There is no one way of being a start-up CEO. There is no single template or standard job description. Rather, think of the role as a jigsaw with each piece representing a particular area of competence. When correctly assembled, the pieces come together to present a complete picture.
Yet no individual, however brilliant, has the ability or the desire to cover all the pieces. Each apprentice CEO – and that is surely what most first time CEOs are – will by inclination or design select those pieces that best reflect their abilities.
To be sure, there are some ‘corner pieces’ that must carry their imprint. The oft-quoted Fred Wilson puts it well when he says that, ‘A CEO does only three things. Sets the overall vision and strategy of the company and communicates it to all stakeholders. Recruits, hires, and retains the very best talent for the company. Makes sure there is always enough cash in the bank‘.
But no two CEOs execute the job in the same way. All CEOs have their own character, their own respective passions, idiosyncrasies, and limitations. And it is awareness of these qualities, gained through self-reflection or feedback from trusted parties, that stands at the core of becoming an effective CEO and building a team of managers that can augment and compensate their leader’s strength and weakness.
But there is a constant quality that stands at the heart of effective start-up CEO competence. A start-up is by definition a company capable of hyper growth. Fast growth companies are characterised by the speed at which things change: by the need to make redundant structures, processes, systems and people that have may have only recently proven successful . The challenge is to manage change as a constant rather than a periodic exercise in realigning a company to changes in its environment. It is why leadership, which is about creating movement, is a more important quality in a start-up CEO than management, which is about nailing things down and optimising operations.

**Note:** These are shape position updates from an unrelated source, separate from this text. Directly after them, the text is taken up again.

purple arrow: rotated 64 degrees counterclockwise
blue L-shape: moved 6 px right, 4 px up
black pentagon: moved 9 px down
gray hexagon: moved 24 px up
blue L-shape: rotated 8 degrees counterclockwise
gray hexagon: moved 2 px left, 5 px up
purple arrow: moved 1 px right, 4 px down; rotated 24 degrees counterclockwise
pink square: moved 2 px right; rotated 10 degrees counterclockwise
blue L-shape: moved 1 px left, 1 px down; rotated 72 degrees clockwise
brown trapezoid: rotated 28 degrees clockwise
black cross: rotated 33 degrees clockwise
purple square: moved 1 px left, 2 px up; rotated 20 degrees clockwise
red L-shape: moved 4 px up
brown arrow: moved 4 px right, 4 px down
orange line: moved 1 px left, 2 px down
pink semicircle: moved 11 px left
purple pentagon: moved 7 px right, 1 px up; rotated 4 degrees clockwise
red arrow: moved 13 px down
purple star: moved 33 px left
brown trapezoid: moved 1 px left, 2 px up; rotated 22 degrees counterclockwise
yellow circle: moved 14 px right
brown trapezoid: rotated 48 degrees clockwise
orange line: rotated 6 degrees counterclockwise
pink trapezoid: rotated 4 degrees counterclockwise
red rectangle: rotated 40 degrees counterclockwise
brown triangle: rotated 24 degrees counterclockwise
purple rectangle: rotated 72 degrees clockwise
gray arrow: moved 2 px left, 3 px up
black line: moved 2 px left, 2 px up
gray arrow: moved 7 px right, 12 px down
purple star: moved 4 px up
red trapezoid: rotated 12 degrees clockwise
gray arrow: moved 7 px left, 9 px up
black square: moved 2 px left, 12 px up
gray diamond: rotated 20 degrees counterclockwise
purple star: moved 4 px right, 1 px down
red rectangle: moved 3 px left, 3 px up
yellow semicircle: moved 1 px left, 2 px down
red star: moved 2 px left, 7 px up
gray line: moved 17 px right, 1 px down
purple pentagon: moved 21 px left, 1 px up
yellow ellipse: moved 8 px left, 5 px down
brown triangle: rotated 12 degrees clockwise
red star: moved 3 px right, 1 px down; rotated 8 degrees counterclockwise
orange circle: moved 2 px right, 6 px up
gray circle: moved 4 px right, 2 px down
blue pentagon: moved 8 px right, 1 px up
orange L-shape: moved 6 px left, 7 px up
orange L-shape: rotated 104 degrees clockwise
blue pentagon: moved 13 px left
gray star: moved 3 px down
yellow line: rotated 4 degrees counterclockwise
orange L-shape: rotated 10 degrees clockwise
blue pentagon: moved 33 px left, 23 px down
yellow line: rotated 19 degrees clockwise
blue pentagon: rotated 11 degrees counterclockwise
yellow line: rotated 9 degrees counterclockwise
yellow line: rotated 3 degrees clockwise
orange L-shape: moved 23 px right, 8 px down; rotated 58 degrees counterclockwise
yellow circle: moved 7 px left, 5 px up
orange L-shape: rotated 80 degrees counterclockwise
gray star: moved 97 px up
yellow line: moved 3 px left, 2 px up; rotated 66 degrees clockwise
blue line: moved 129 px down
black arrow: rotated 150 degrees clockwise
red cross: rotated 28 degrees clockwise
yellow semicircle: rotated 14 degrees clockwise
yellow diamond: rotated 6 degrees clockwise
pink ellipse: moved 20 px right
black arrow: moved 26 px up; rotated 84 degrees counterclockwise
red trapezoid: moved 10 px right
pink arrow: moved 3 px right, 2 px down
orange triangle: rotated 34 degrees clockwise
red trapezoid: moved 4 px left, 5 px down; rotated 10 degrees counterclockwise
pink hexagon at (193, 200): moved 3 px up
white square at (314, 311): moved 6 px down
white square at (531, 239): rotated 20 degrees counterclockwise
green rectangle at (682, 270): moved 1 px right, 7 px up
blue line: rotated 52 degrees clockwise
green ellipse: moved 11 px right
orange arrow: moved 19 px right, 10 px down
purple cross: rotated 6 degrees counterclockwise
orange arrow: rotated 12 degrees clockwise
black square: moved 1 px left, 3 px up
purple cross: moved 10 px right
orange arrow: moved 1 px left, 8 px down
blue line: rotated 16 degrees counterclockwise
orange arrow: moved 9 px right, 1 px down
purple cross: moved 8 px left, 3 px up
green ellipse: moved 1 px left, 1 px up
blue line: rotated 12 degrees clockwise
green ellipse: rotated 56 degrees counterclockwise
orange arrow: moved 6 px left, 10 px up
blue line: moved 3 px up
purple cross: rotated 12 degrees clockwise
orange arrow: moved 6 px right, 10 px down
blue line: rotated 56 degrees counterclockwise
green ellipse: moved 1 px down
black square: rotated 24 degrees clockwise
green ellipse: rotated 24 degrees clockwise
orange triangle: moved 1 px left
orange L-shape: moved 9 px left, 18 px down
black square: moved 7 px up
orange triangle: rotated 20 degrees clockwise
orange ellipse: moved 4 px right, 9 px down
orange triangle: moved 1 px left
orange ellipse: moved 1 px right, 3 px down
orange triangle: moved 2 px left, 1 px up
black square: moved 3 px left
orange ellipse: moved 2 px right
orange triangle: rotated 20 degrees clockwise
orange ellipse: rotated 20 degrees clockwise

So being a start-up CEO is about negotiating successive transitions. Most founding CEOs excel at the product development stage when the company comprises a committed band of product developers. Fewer and fewer excel as the company grows. This is not purely a matter of ability. I have worked with several CEOs who I believed harboured the ability to evolve their competence to match the changing nature of their role but they simply didn’t want to.
Desire is ultimately what drives learning. And desire has a lot to do with enjoyment. When desire and enjoyment fade and the gap grows between the demands of the role and their skillset, then the job becomes more stressful and the CEO more ineffectual. In my experience, it is a situation that is implicitly understood by employees. It affects morale and engagement as employees know (always earlier than the board) when a CEO is no longer the right person to lead them.
The right thing for the CEO to do in these circumstances is to stand down and slot into a role that restores the alignment between their motivation and preferences. Too often they will persevere and run the inherent risk of the company losing momentum. Or perhaps, they realise that they have taken the company as far as they can and will look to cash in on their investment. The company is sold and the adventure is at an end.